Ezekiel 33:7-9; Psalm 95:1-2, 6-7, 8-9; Romans 13:8-9; Matthew 18:15-20

When I was in my late teens I sang in my church choir in Our Lady of the Rosary Church in Spencer, Massachusetts. We were about 25 members in all and I remember us being the biggest and most wonderful cast of characters youÕve ever seen assembled. We were different shapes, sizes, ages and ethnicities but we all loved to sing and we made a beautiful noise.

I spent a number of years in that choir loft. In fact, every time I attended Mass during those years I was in the choir loft with a birdseye view of all the goings on. You knew where the same people would sit week after week. You would notice if they were missing or on vacation. You could see those who were reading the bulletin during the homily -- which never happens here, thank God! You could see young siblings get separated by their parents because they were either fighting with one another, or having a little bit too much fun. During Midnight Mass and Easter morning you would see a colorful and wonderful wall to wall sea of people.

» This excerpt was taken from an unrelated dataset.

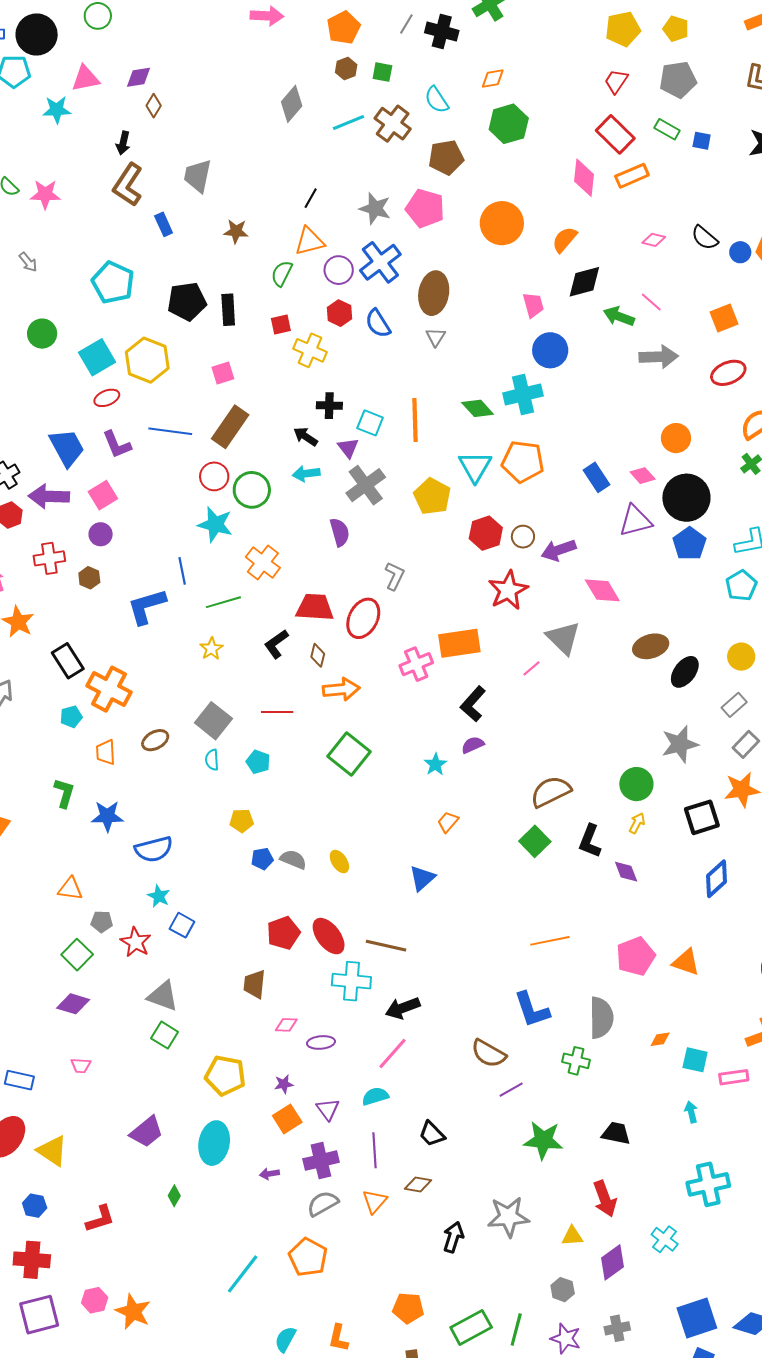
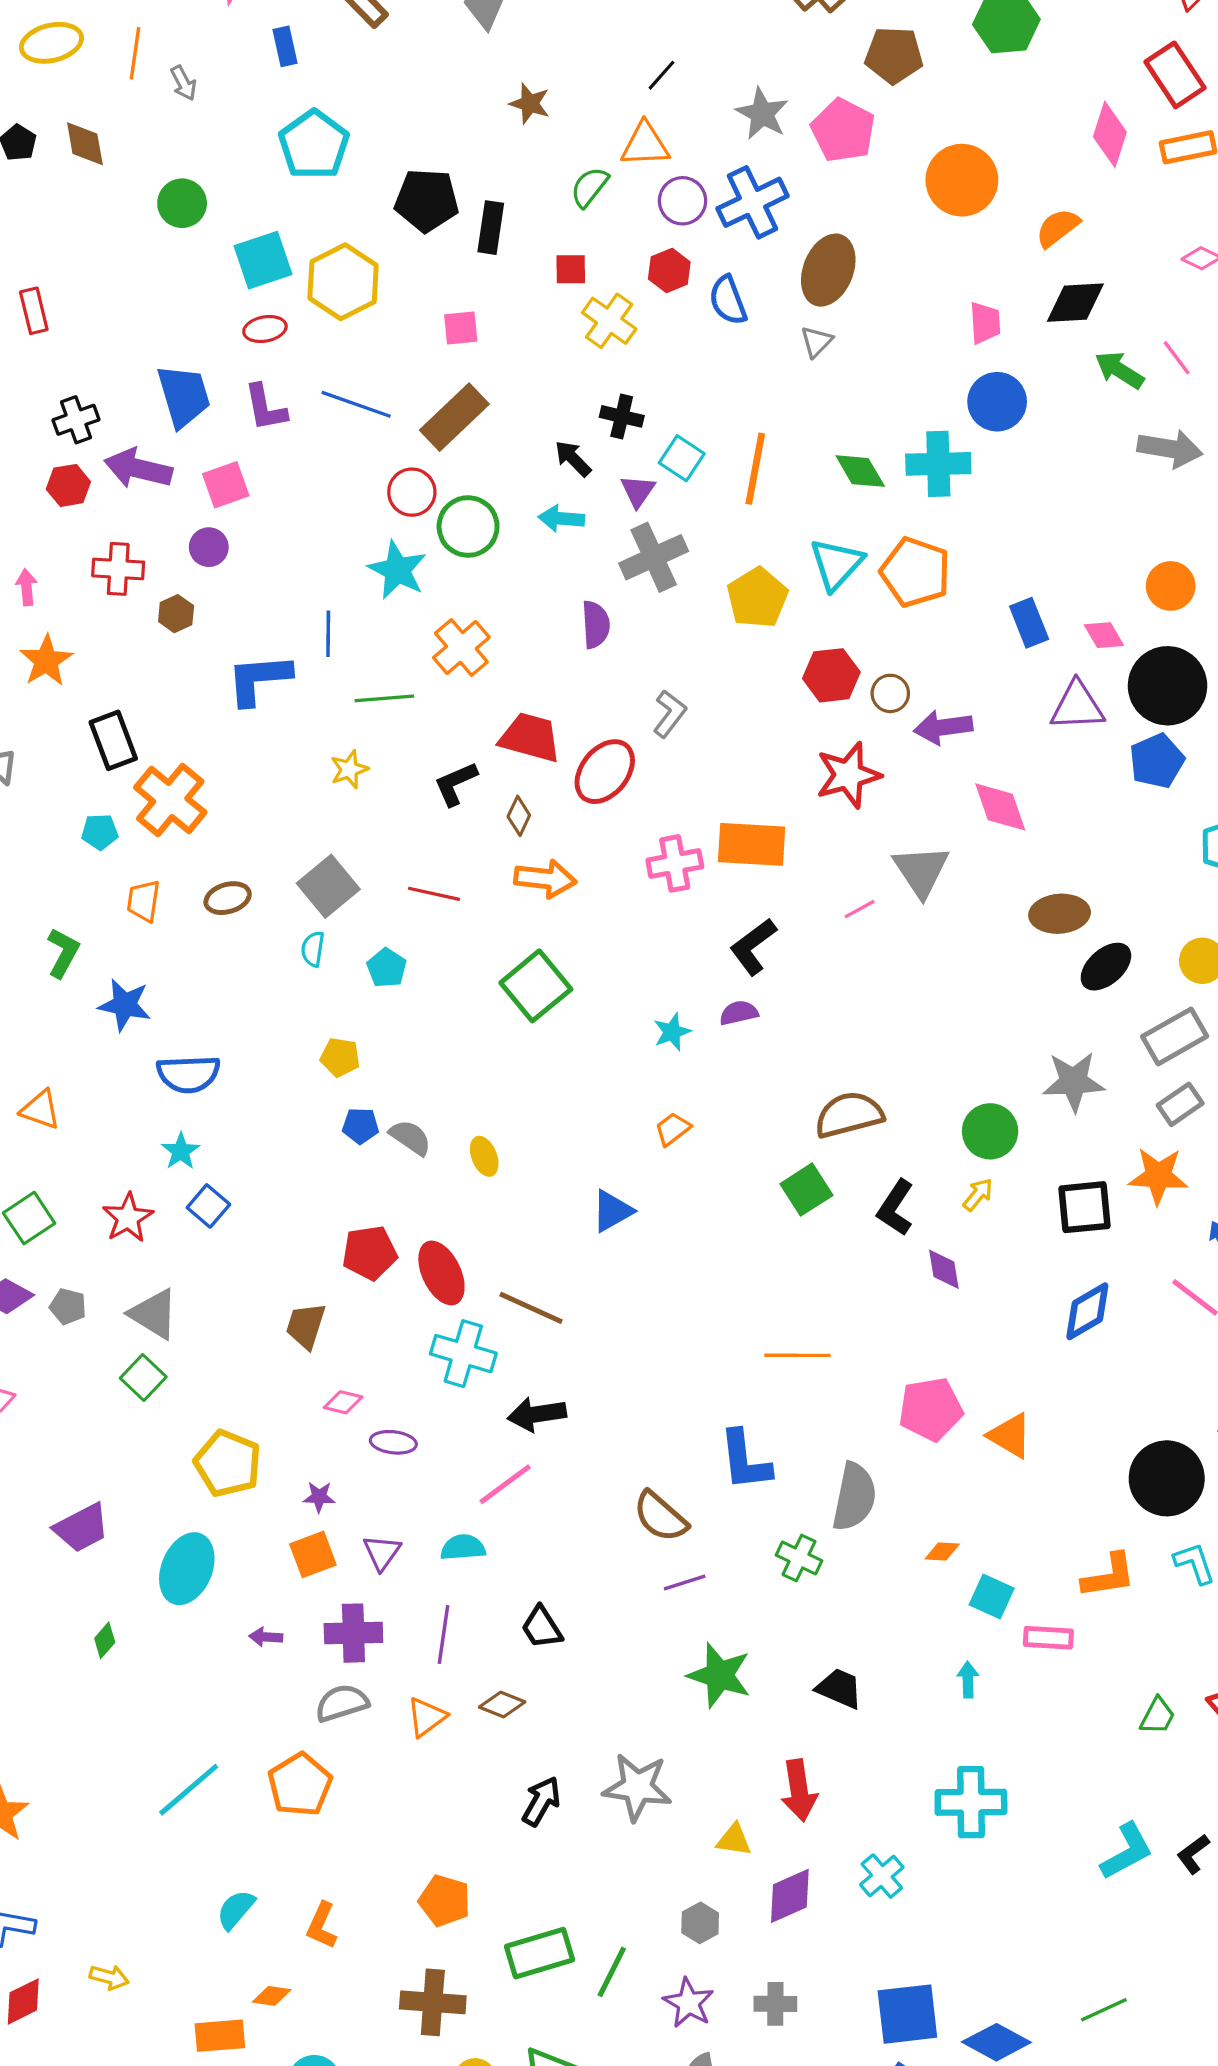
blue rectangle: (164, 224) -> (285, 46), moved
gray rectangle: (734, 705) -> (1175, 1036), size x1.5
gray pentagon: (102, 922) -> (68, 1306), moved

I was thinking about my days in the choir this past week because I was thinking about the power of prayer when a community comes together and prays; for in the Gospel this week is reads -- If two of you agree on earth about anything for which they are to pray, it shall be granted to them by my heavenly Father. for where two or three are gathered together in my name, there am I in the midst of them.

My favorite image of this power was experienced at the Easter Vigil each year. All the lights would go out in the Church one by one. Until all the lights were off except up in the choir loft. Then we would turn our overhead light out, and the organist would turn out her light which illuminated the sheet music and finally we would be in complete darkness.

Slowly the deacon would bring in the Paschal Candle chanting -- Christ our Light -- until he reached the front of the Church and then from the best view in the Church I would watch this flame get spread down the pews and aisles from candle to candle, and in a matter of moments the entire church would be bright enough to illuminate the ribbing of the high vaulted ceilings in this massive, gothic structure.

I loved that moment. It was powerful. One could see the power of community. The power of our individual lights united. The power of prayer.

I guess this is the image that I have carried around with me all of these years illustrating the power of community prayer. I believe in it as clearly as I could see the hundreds of candles illuminating a once dark church.

And, yesterday when I picked up the morning paper and read the headlines that a mid-East peace plan had been agreed upon, I said -- thank you, God, for listening to the prayers that this community has been praying every morning. Thank you for answering our powerful prayer prayed as a community.

Now all these years later I get a similar view of things from the choir loft as a Priest presiding -- but now I am in the front of the Church. And there are times that I wish you and I could trade places for a moment so you could see what I see. It is a beautiful and powerful sight.